Read the full PG&E release below:
SAN FRANCISCO, Calif. — Pacific Gas and Electric Company activated its Emergency Operations Center at 6 p.m. Sunday night to monitor a potentially strong and dry offshore wind event Wednesday and Thursday of this week. PG&E’s meteorological and operations teams continue to actively monitor the weather system that could impact portions of the Sierra Foothills and the North Bay.
Due to the forecasted extreme weather conditions and dry fuels, PG&E is considering proactively turning off power for safety, and implementing a Public Safety Power Shutoff, across portions of 17 Sierra Foothills and North Bay counties. At this time, no PSPS has been called, and PG&E will provide updates several times a day.
Portions of counties that may be impacted include, but are not limited to: Amador, Butte, Colusa, El Dorado, Lake, Marin, Mendocino, Napa, Nevada, Placer, Plumas, San Joaquin, Solano, Sonoma, Tehama, Yolo and Yuba. This potential event, if initiated, is expected to be significantly smaller in terms of scope and impact than the Oct. 9-12 PSPS event.
The main period of weather risk is forecast to last about 18 to 24 hours, from Wednesday evening through mid-day Thursday. The dry, windy weather pattern is expected to unfold across the Northern Sierra, Sacramento Valley and the North Bay. The start of the event is more than 72 hours away, and PG&E’s meteorologists will continue to study updated weather forecast models 24/7 over coming days.
PG&E has opened its Emergency Operations Center in San Francisco. The status of PG&E’s 7-Day PSPS Potential Forecast has moved to “PSPS Watch,” indicating that there is a “reasonable chance of executing a PSPS to reduce public safety risk in a given geographic zone due to a combination of adverse weather and dry fuel conditions.”
How Customers Can Prepare
As part of PSPS preparedness efforts, PG&E is asking customers to:
Update your contact information at www.pge.com/mywildfirealerts or by calling 1-866-743-6589 during normal business hours. PG&E will use this information to alert customers through automated calls, texts, and emails, when possible, prior to, and during, a Public Safety Power Shutoff.
Plan for medical needs like medications that require refrigeration or devices that need power.
Identify backup charging methods for phones and keep hard copies of emergency numbers.
Build or restock your emergency kit with flashlights, fresh batteries, first aid supplies and cash.
Keep in mind family members who are elderly, younger children and pets. Information and tips including a safety plan checklist are available at pge.com/wildfiresafety.
Learn more about wildfire risk and what to do before, during and after an emergency to keep your family safe at PG&E’s Safety Action Center.
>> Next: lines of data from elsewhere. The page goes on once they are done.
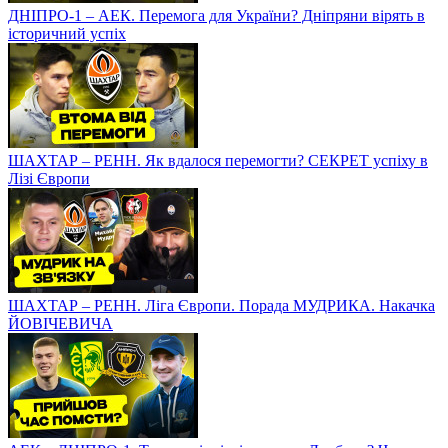
ДНІПРО-1 – АЕК. Перемога для України? Дніпряни вірять в
історичний успіх
ШАХТАР – РЕНН. Як вдалося перемогти? СЕКРЕТ успіху в
Лізі Європи
ШАХТАР – РЕНН. Ліга Європи. Порада МУДРИКА. Накачка
ЙОВІЧЕВИЧА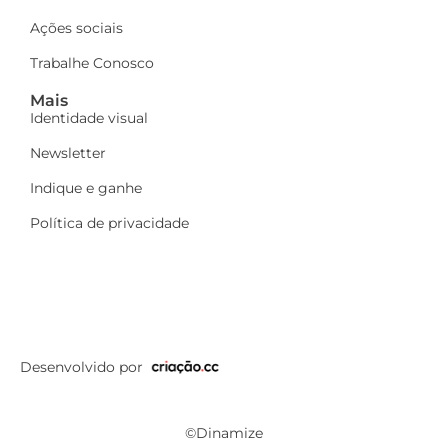
Ações sociais
Trabalhe Conosco
Mais
Identidade visual
Newsletter
Indique e ganhe
Política de privacidade
Desenvolvido por
©Dinamize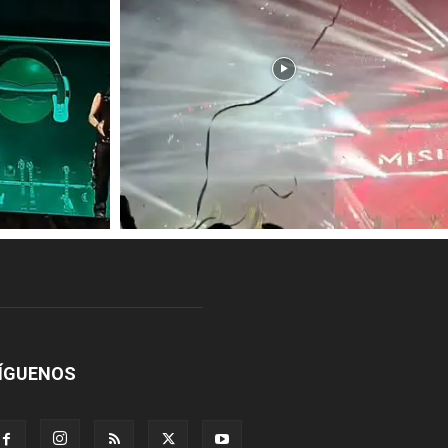
ÍGUENOS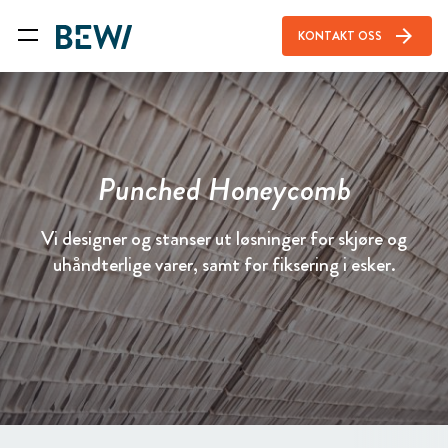
arrow_forward
KONTAKT OSS
Punched Honeycomb
Vi designer og stanser ut løsninger for skjøre og
uhåndterlige varer, samt for fiksering i esker.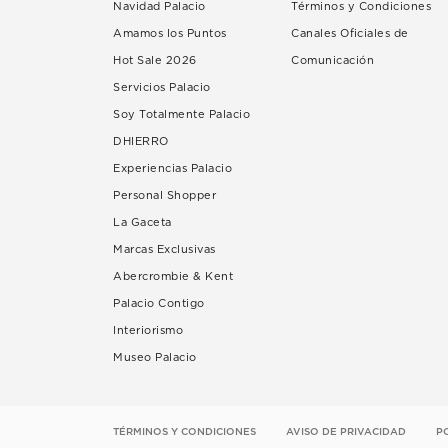
Navidad Palacio
Términos y Condiciones
Amamos los Puntos
Canales Oficiales de
Hot Sale 2026
Comunicación
Servicios Palacio
Soy Totalmente Palacio
DHIERRO
Experiencias Palacio
Personal Shopper
La Gaceta
Marcas Exclusivas
Abercrombie & Kent
Palacio Contigo
Interiorismo
Museo Palacio
TÉRMINOS Y CONDICIONES
AVISO DE PRIVACIDAD
P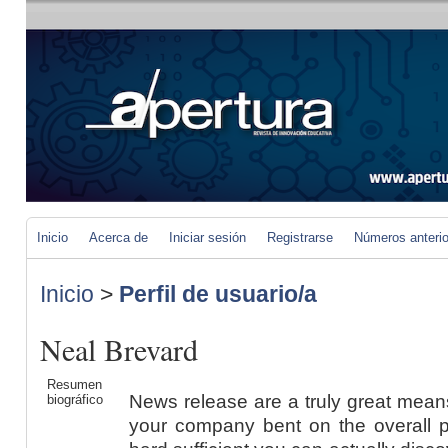
Inicio
Acerca de
Iniciar sesión
Registrarse
Números anteri
Inicio
>
Perfil de usuario/a
Neal Brevard
Resumen
News release are a truly great mean
biográfico
your company bent on the overall 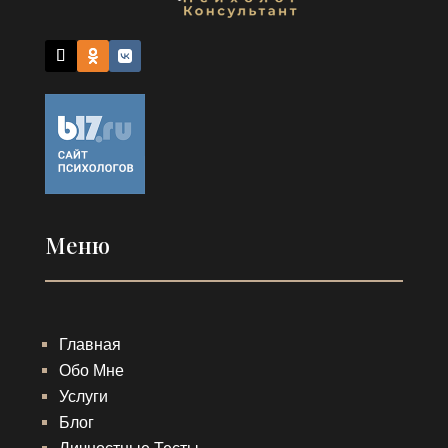
Меню
Главная
Обо Мне
Услуги
Блог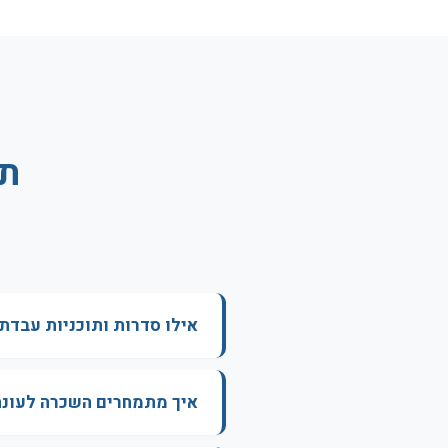
תש
אילו סדרות ותוכניות עבדת
איך מתמחרים השכרה לעונ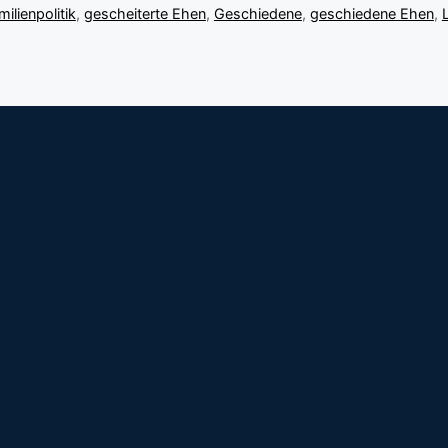
milienpolitik
,
gescheiterte Ehen
,
Geschiedene
,
geschiedene Ehen
,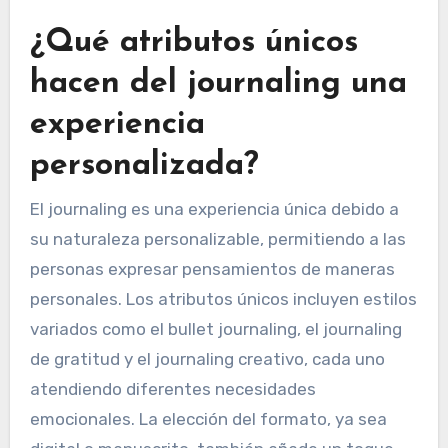
indicaciones o preguntas para encender
pensamientos. Tercero, crea un ambiente
cómodo para fomentar la creatividad. Por
último, practica la escritura libre sin autoedición
para mejorar el flujo.
¿Qué atributos únicos
hacen del journaling una
experiencia
personalizada?
El journaling es una experiencia única debido a
su naturaleza personalizable, permitiendo a las
personas expresar pensamientos de maneras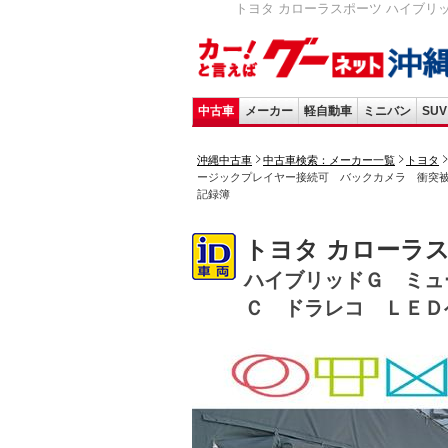
トヨタ カローラスポーツ ハイブリ
中古車
メーカー
軽自動車
ミニバン
SUV
沖縄中古車
中古車検索：メーカー一覧
トヨタ
ージックプレイヤー接続可 バックカメラ 衝突
記録簿
トヨタ カローラ
ハイブリッドＧ ミュ
Ｃ ドラレコ ＬＥＤ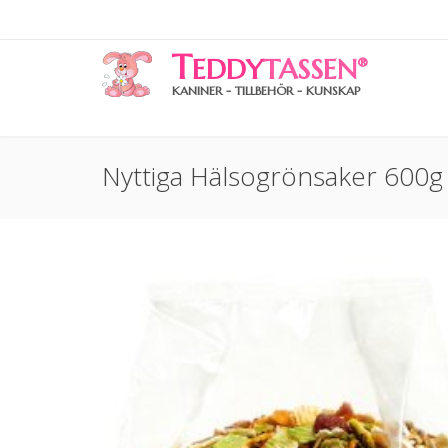
T
EDDY
TASSEN
®
KANINER - TILLBEHÖR - KUNSKAP
Nyttiga Hälsogrönsaker 600g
While customers in high fire-threat areas are more likely to be affected by a Public Safety Power Shutoff event, any of PG&E's more than 5 million electric customers could have their power shut off because the energy system relies on power lines working together to provide electricity across cities, counties and regions.
Backup electric generators can be a part of any preparedness plan, but they can also pose unique safety hazards.
It’s important to understand how to safely operate your generator before an emergency occurs. This means doing regular safety checks and being sure you have enough fuel to last a few days. If you don’t understand how to use your generator, you risk damaging your property, endangering your life and endangering the lives of others.
Position your generator where its exhaust can vent safely to prevent carbon monoxide poisoning, which can be fatal. Never run a portable generator in the garage or in the rain, and never store generator fuel in the house.
Additional tips on the safe use of generators can be found at PG&E’s Safety Action Center at www.safetyactioncenter.pge.com.